12"See, I am coming soon; my reward is with me, to repay according to everyone's work. 13I am the Alpha and the Omega, the First and the Last, the Beginning and the End."
14Blessed are those who wash their robes, so that they will have the right to the tree of life and may enter the city by the gates.
16"It is I, Jesus, who sent my angel to you with this testimony for the churches. I am the root and the descendant of David, the bright morning star."
17The Spirit and the bride say, "Come."20The one who testifies to these things says, "Surely I am coming soon."

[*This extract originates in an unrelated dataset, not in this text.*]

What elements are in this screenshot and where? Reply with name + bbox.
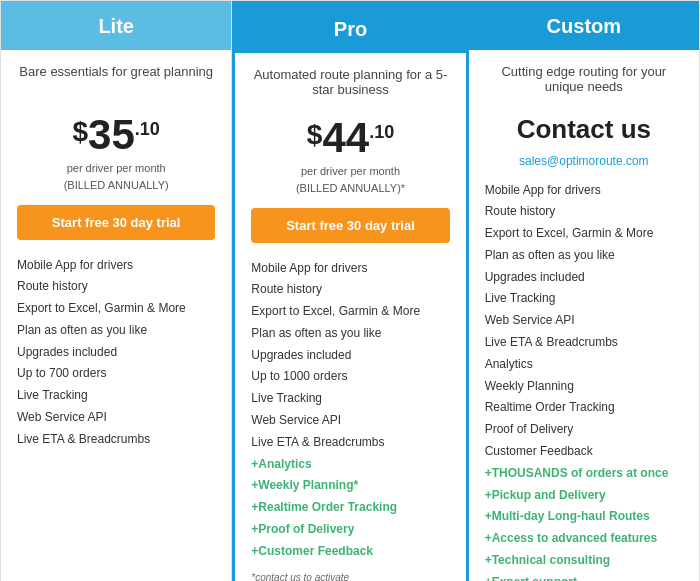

And let everyone who hears say, "Come."
And let everyone who is thirsty come.
Let anyone who wishes take the water of life as a gift.
Amen. Come, Lord Jesus!
21The grace of the Lord Jesus be with all the saints. Amen.
Easter 7 / Revelation
Easter is fifty days, a week of week, a season that occupies one-seventh of the year! For lectionary year C, the second reading for Easter 2 through 7 comes from Revelation, the last book of the bible. Revelation is full of code words, symbols, and apocalyptic imagery that all need to be interpreted. When it was written, insiders would have understood it applied to Rome's Caesar Domitian, yet "Babylon" serves as a cipher and stand-in for empires in general; the book's symbolism and counsel can apply to almost any empire anywhere at any time.
• The Revelation passage for Easter 5 pictured the city of God, the New Jerusalem, literally descending from heaven. A safe place that welcomes everyone.
• Last week Easter 6 celebrated the river that flows through the city with the healing tree of life on the riverbanks.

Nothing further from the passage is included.